Task to complete:
Pictures aside, return every line below exactly as written.
◇ ◇ ◇ ◇ ◇ ◇ ◇
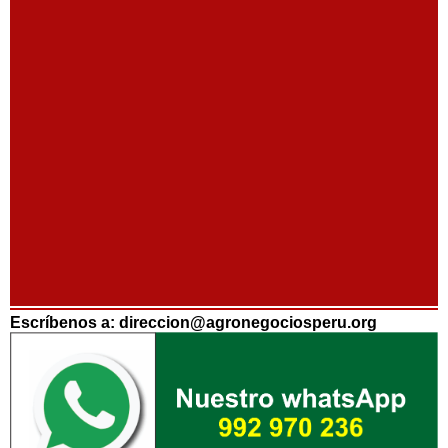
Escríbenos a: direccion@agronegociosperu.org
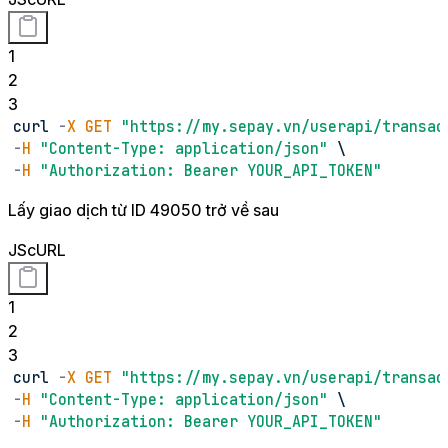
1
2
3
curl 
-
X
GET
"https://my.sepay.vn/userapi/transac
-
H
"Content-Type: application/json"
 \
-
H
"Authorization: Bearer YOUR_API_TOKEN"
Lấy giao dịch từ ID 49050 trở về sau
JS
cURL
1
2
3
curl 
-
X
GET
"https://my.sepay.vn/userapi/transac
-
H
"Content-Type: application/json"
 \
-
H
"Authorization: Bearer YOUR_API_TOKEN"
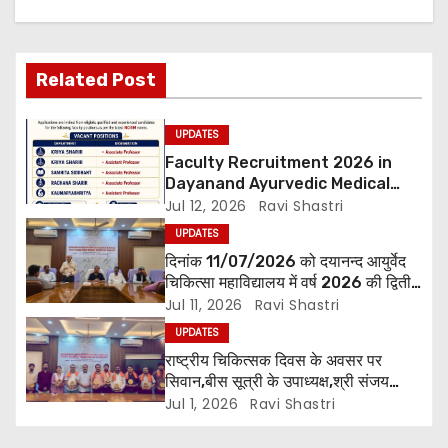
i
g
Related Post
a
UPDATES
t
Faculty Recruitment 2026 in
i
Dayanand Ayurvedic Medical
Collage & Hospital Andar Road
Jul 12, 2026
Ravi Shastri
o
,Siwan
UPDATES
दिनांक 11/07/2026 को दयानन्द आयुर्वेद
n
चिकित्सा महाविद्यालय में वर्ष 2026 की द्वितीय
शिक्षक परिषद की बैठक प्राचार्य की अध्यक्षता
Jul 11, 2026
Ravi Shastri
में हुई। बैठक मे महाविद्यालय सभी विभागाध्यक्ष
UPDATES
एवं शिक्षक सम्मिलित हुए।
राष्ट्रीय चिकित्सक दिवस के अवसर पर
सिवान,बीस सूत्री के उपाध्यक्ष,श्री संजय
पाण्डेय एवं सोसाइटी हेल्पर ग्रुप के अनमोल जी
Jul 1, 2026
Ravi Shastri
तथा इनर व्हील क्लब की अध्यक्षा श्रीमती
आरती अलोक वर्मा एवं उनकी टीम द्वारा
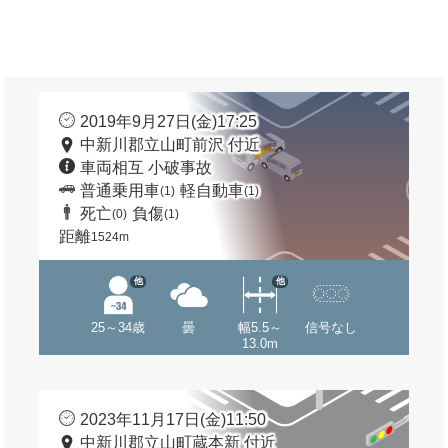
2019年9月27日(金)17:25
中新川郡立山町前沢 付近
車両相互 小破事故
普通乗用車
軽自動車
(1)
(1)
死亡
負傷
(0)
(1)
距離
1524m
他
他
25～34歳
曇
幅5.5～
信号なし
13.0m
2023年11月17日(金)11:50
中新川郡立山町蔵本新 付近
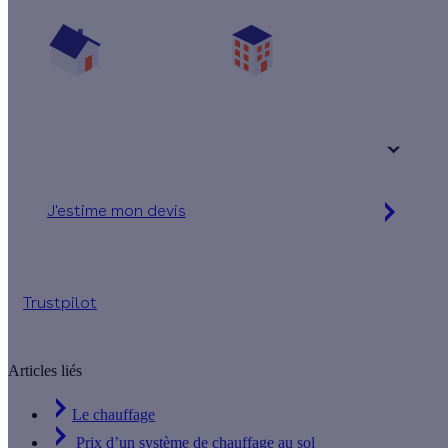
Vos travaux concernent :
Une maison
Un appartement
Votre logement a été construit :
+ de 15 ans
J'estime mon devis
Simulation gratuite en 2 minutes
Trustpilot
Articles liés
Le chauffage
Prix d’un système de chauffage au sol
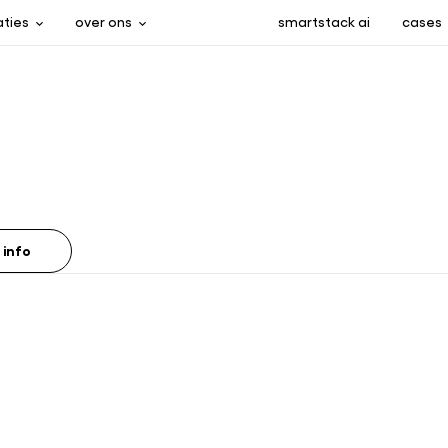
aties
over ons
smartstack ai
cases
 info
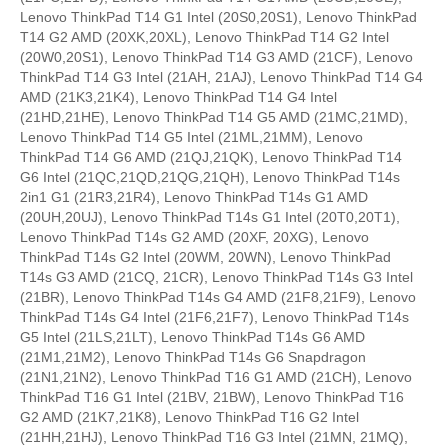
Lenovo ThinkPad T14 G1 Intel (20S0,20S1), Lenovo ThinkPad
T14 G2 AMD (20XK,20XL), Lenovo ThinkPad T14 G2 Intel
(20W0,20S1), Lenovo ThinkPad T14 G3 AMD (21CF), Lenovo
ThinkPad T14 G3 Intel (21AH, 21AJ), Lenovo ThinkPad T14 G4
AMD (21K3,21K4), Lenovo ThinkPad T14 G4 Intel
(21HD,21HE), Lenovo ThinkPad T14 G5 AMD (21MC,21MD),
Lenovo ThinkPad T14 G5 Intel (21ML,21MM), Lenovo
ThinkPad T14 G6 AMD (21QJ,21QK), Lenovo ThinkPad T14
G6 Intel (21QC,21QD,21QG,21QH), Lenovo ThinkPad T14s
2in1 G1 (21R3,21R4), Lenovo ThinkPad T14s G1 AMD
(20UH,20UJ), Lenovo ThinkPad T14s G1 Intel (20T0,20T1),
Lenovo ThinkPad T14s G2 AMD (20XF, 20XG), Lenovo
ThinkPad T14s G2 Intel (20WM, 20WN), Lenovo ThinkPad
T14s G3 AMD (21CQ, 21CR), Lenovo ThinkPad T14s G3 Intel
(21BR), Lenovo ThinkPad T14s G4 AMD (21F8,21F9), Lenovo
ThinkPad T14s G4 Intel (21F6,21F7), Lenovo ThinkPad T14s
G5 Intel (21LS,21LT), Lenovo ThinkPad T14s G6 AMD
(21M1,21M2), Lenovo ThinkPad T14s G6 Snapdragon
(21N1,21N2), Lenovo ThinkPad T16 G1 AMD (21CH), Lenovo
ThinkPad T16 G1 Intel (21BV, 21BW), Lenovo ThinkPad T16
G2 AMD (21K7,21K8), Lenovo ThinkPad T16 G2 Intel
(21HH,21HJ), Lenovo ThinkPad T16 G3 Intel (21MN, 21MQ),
◇ ◇ ◇ ◇ ◇ ◇ ◇
Written answer:
Escríbenos a: direccion@agronegociosperu.org
1
2
3
curl 
-
X
GET
"https://my.sepay.vn/userapi/transac
-
H
"Content-Type: application/json"
 \
-
H
"Authorization: Bearer YOUR_API_TOKEN"
Lấy giao dịch từ ID 49050 trở về sau
JS
cURL
1
2
3
curl 
-
X
GET
"https://my.sepay.vn/userapi/transac
-
H
"Content-Type: application/json"
 \
-
H
"Authorization: Bearer YOUR_API_TOKEN"
i
g
Related Post
a
UPDATES
t
Faculty Recruitment 2026 in
i
Dayanand Ayurvedic Medical
Collage & Hospital Andar Road
Jul 12, 2026
Ravi Shastri
o
,Siwan
UPDATES
दिनांक 11/07/2026 को दयानन्द आयुर्वेद
n
चिकित्सा महाविद्यालय में वर्ष 2026 की द्वितीय
शिक्षक परिषद की बैठक प्राचार्य की अध्यक्षता
Jul 11, 2026
Ravi Shastri
में हुई। बैठक मे महाविद्यालय सभी विभागाध्यक्ष
UPDATES
एवं शिक्षक सम्मिलित हुए।
राष्ट्रीय चिकित्सक दिवस के अवसर पर
सिवान,बीस सूत्री के उपाध्यक्ष,श्री संजय
पाण्डेय एवं सोसाइटी हेल्पर ग्रुप के अनमोल जी
Jul 1, 2026
Ravi Shastri
तथा इनर व्हील क्लब की अध्यक्षा श्रीमती
आरती अलोक वर्मा एवं उनकी टीम द्वारा
2019年9月27日(金)17:25
中新川郡立山町前沢 付近
車両相互 小破事故
普通乗用車
軽自動車
(1)
(1)
死亡
負傷
(0)
(1)
距離
1524m
他
他
25～34歳
曇
幅5.5～
信号なし
13.0m
2023年11月17日(金)11:50
中新川郡立山町蔵本新 付近
Vos travaux concernent :
Une maison
Un appartement
Votre logement a été construit :
+ de 15 ans
J'estime mon devis
Simulation gratuite en 2 minutes
Trustpilot
Articles liés
Le chauffage
Prix d’un système de chauffage au sol
aties
over ons
smartstack ai
cases
 info
Lenovo ThinkPad T14 G1 Intel (20S0,20S1), Lenovo ThinkPad
T14 G2 AMD (20XK,20XL), Lenovo ThinkPad T14 G2 Intel
(20W0,20S1), Lenovo ThinkPad T14 G3 AMD (21CF), Lenovo
ThinkPad T14 G3 Intel (21AH, 21AJ), Lenovo ThinkPad T14 G4
AMD (21K3,21K4), Lenovo ThinkPad T14 G4 Intel
(21HD,21HE), Lenovo ThinkPad T14 G5 AMD (21MC,21MD),
Lenovo ThinkPad T14 G5 Intel (21ML,21MM), Lenovo
ThinkPad T14 G6 AMD (21QJ,21QK), Lenovo ThinkPad T14
G6 Intel (21QC,21QD,21QG,21QH), Lenovo ThinkPad T14s
2in1 G1 (21R3,21R4), Lenovo ThinkPad T14s G1 AMD
(20UH,20UJ), Lenovo ThinkPad T14s G1 Intel (20T0,20T1),
Lenovo ThinkPad T14s G2 AMD (20XF, 20XG), Lenovo
ThinkPad T14s G2 Intel (20WM, 20WN), Lenovo ThinkPad
T14s G3 AMD (21CQ, 21CR), Lenovo ThinkPad T14s G3 Intel
(21BR), Lenovo ThinkPad T14s G4 AMD (21F8,21F9), Lenovo
ThinkPad T14s G4 Intel (21F6,21F7), Lenovo ThinkPad T14s
G5 Intel (21LS,21LT), Lenovo ThinkPad T14s G6 AMD
(21M1,21M2), Lenovo ThinkPad T14s G6 Snapdragon
(21N1,21N2), Lenovo ThinkPad T16 G1 AMD (21CH), Lenovo
ThinkPad T16 G1 Intel (21BV, 21BW), Lenovo ThinkPad T16
G2 AMD (21K7,21K8), Lenovo ThinkPad T16 G2 Intel
(21HH,21HJ), Lenovo ThinkPad T16 G3 Intel (21MN, 21MQ),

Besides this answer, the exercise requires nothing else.